Tuning the default analyzers for indexing/searching

Hello,

so far the default settings for analyzers (i.e. they're untouched) worked for me in the general case but starts to show it's shortcomings.

I want to tune certain aspects, e.g. I want to split words on dots which aren't by default:

GET _analyze?text=foo.bar.baz

{
   "tokens": [
      {
         "token": "foo.bar.baz",
         "start_offset": 0,
         "end_offset": 11,
         "type": "<ALPHANUM>",
         "position": 1
      }
   ]
}

I noticed I get this output also when providing an explicit analyzer, e.g. &analyzer=default or &analyzer=standard yields the same result.

Now, in general it's not problem: the documentation about this is OK and I've experience with it.

Basically, the defaults are fine and I just want to change them "a bit". As such, I want to replicate their current settings of the default/(standard?) analyzer exactly as they are and only adjust the parts I want to change.

I'm looking at Standard Analyzer | Elasticsearch Guide [1.5] | Elastic and I think this might be want I want => but I'm unable to derive what the actual definition of the analyzer is so I could build my custom one.

Or is it possible tune default/standard analyzer? The docs above say e.g. for the "Standard Token Filter":

The standard token filter currently does nothing. It remains as a placeholder in case some filtering function needs to be added in a future version

Does "future" mean I can customize it?

I'm totally fine writing a complete custom analyzer as long as I somehow can verify that the index/search definitions match exactly what is active by default plus the things I want to add. This is important for me as I don't want to mess things up by changing the way things are analyzed in unexpected ways without me noticing it.

thanks for any pointers,

  • Markus

PS: I'm still using 1.5, just waiting for the big 5 release to upgrade :slight_smile:

FTR, my current approach, given the docs, is this setting with which I'm testing now:

{
  "ThatIndex": {
    "settings": {
      "index": {
        "analysis": {
          "analyzer": {
            "default": {
              "filter": [
                "standard",
                "lowercase",
                "stop"
              ],
              "type": "custom",
              "tokenizer": "standard"
            }
          }
        }
      }
    }
  }
}

Your current approach works and can be ported to 5.0 with a few changes. In 1.5 you can specify different default analyzers for search and indexing. See docs for details.
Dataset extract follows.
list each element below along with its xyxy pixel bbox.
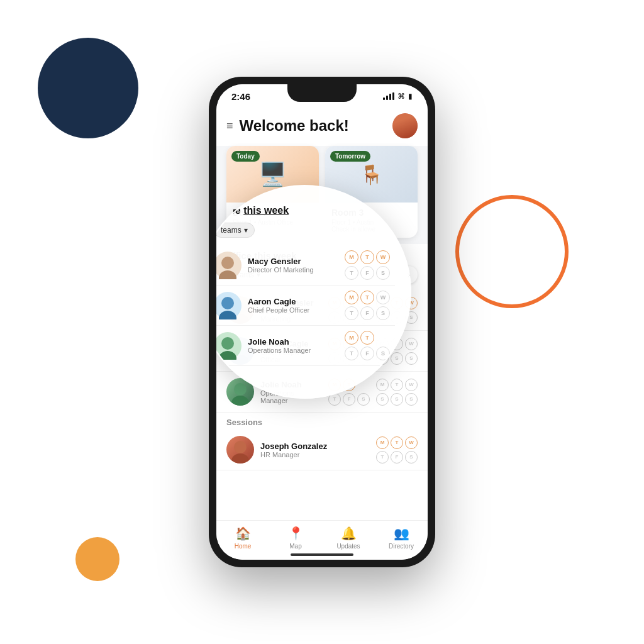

Starting with 2.3 this behavior is slightly different though - you no longer have default_index.

To compare the behavior of the old default analyzer and the new custom default analyzer defined for your index, you can use two version of analyzer API. For old (global) default - don't specify the index name:

GET _analyze?text=foo.bar.baz

For the new default analyzer that you specified for your index use

GET ThatIndex/_analyze?text=foo.bar.baz